[Start of section]

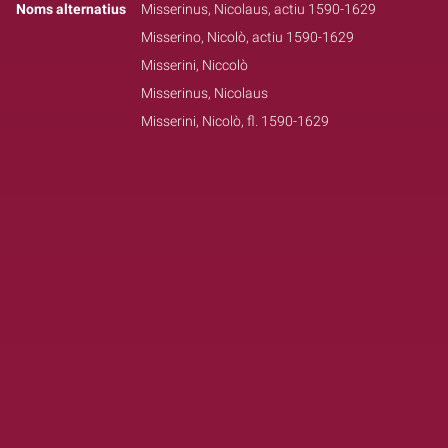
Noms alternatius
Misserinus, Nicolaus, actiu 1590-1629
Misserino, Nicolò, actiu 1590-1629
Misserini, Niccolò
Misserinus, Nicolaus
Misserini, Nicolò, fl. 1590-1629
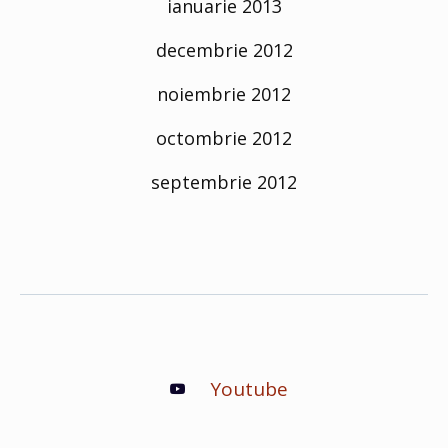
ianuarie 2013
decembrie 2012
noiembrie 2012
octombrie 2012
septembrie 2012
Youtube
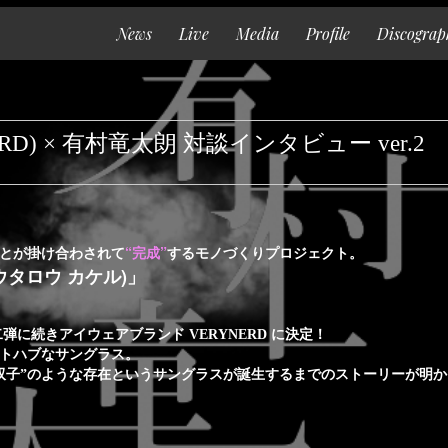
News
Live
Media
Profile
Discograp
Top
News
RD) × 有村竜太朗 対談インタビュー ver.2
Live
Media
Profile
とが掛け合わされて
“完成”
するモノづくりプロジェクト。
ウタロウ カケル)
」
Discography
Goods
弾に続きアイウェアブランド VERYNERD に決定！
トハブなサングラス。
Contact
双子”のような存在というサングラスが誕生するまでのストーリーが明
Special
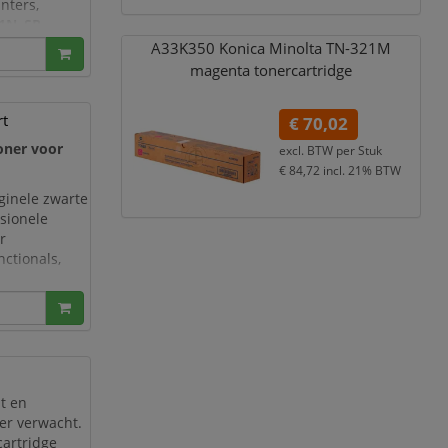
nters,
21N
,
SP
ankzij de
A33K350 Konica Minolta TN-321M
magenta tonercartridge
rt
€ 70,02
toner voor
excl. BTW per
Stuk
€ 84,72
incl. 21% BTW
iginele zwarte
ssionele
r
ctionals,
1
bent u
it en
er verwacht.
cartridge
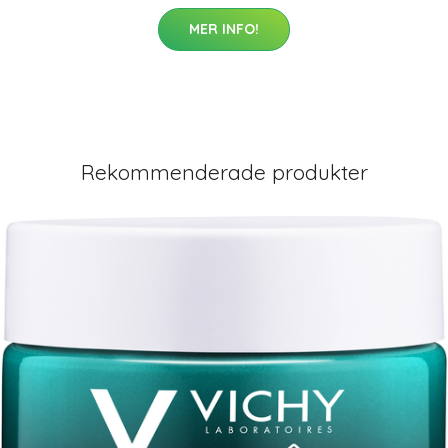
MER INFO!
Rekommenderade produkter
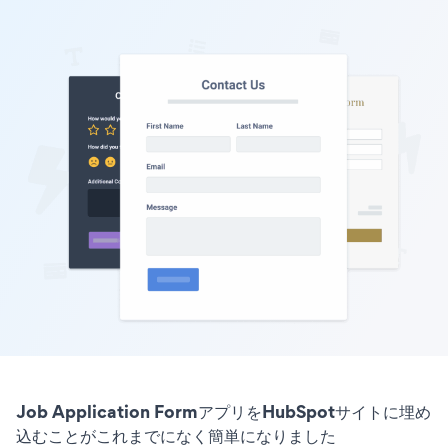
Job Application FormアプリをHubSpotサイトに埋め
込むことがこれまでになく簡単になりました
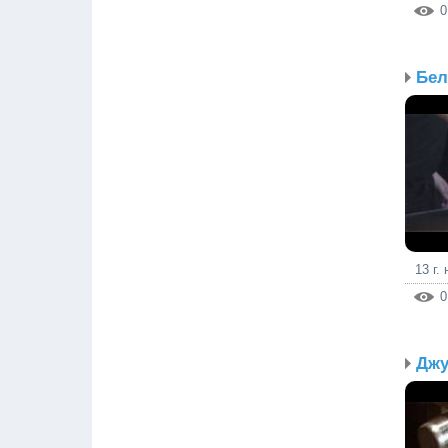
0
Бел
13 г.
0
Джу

[End of section]

ABOUT THIS EXERCISE: The entries are to be copied exactly, and each image is to be omitted.

COMPLETED EXERCISE:
Noms alternatius
Misserinus, Nicolaus, actiu 1590-1629
Misserino, Nicolò, actiu 1590-1629
Misserini, Niccolò
Misserinus, Nicolaus
Misserini, Nicolò, fl. 1590-1629
ianuarie 2013
decembrie 2012
noiembrie 2012
octombrie 2012
septembrie 2012
Youtube
News
Live
Media
Profile
Discograp
Top
News
RD) × 有村竜太朗 対談インタビュー ver.2
Live
Media
Profile
とが掛け合わされて
“完成”
するモノづくりプロジェクト。
ウタロウ カケル)
」
Discography
Goods
弾に続きアイウェアブランド VERYNERD に決定！
トハブなサングラス。
Contact
双子”のような存在というサングラスが誕生するまでのストーリーが明
Special
nters,
21N
,
SP
ankzij de
A33K350 Konica Minolta TN-321M
magenta tonercartridge
rt
€ 70,02
toner voor
excl. BTW per
Stuk
€ 84,72
incl. 21% BTW
iginele zwarte
ssionele
r
ctionals,
1
bent u
it en
er verwacht.
cartridge
MER INFO!
Rekommenderade produkter
Job Application FormアプリをHubSpotサイトに埋め
込むことがこれまでになく簡単になりました
0
Бел
13 г.
0
Джу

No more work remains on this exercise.